[Problem details]: In the entries below, which lines run from the one containing "AOMDA België" to the one containing "Scholen verbinden"? Copy exactly those lines, ends included, and no others.

[[ Data records, beginning ]]

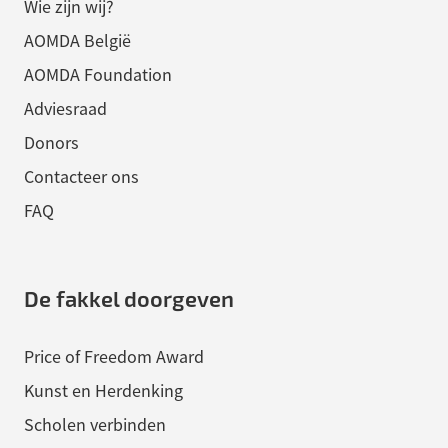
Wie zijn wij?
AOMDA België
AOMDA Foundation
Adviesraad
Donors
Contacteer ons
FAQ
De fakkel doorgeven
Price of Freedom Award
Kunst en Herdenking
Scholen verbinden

[[ Data records, end ]]
[[ Data records, beginning ]]

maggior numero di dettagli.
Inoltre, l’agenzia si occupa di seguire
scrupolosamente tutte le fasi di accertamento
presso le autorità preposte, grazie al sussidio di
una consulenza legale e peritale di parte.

[[ Data records, end ]]

[Written answer]:
AOMDA België
AOMDA Foundation
Adviesraad
Donors
Contacteer ons
FAQ
De fakkel doorgeven
Price of Freedom Award
Kunst en Herdenking
Scholen verbinden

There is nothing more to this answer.